## Requirement
No pictures belong in the copy. Retype exactly, and only, the stretch of lines below from the one with "находящихся в помещении, и не несут вреда" through the one with "Камена Баба Треил 35K".

## Material supplied
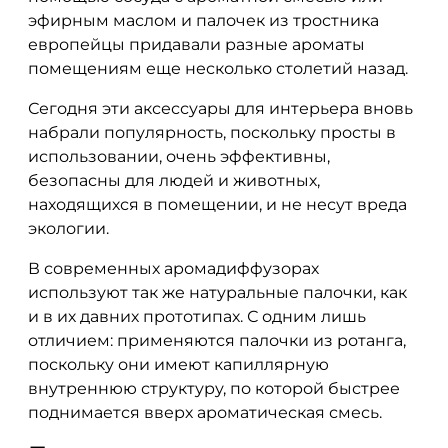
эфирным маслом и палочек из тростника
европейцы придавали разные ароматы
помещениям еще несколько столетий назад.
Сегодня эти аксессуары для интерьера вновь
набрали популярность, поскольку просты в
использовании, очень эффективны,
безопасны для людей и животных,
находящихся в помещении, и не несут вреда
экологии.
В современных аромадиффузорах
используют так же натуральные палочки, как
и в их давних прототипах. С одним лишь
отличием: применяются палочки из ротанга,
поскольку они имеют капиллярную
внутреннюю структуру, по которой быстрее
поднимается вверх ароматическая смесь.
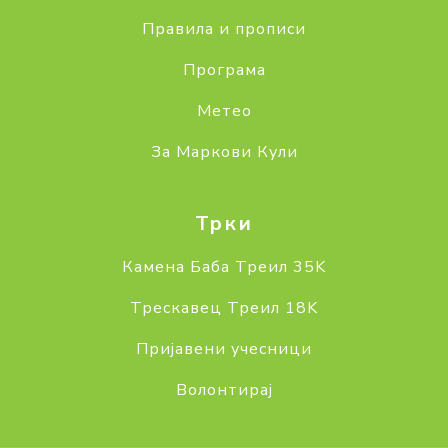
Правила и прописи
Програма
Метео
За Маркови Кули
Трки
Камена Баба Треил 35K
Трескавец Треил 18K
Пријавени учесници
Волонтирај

---

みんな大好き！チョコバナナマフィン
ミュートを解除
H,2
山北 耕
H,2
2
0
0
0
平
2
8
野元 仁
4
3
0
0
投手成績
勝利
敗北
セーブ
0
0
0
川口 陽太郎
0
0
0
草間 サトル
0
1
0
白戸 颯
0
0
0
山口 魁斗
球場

## Exercise response
находящихся в помещении, и не несут вреда
экологии.
В современных аромадиффузорах
используют так же натуральные палочки, как
и в их давних прототипах. С одним лишь
отличием: применяются палочки из ротанга,
поскольку они имеют капиллярную
внутреннюю структуру, по которой быстрее
поднимается вверх ароматическая смесь.
Правила и прописи
Програма
Метео
За Маркови Кули
Трки
Камена Баба Треил 35K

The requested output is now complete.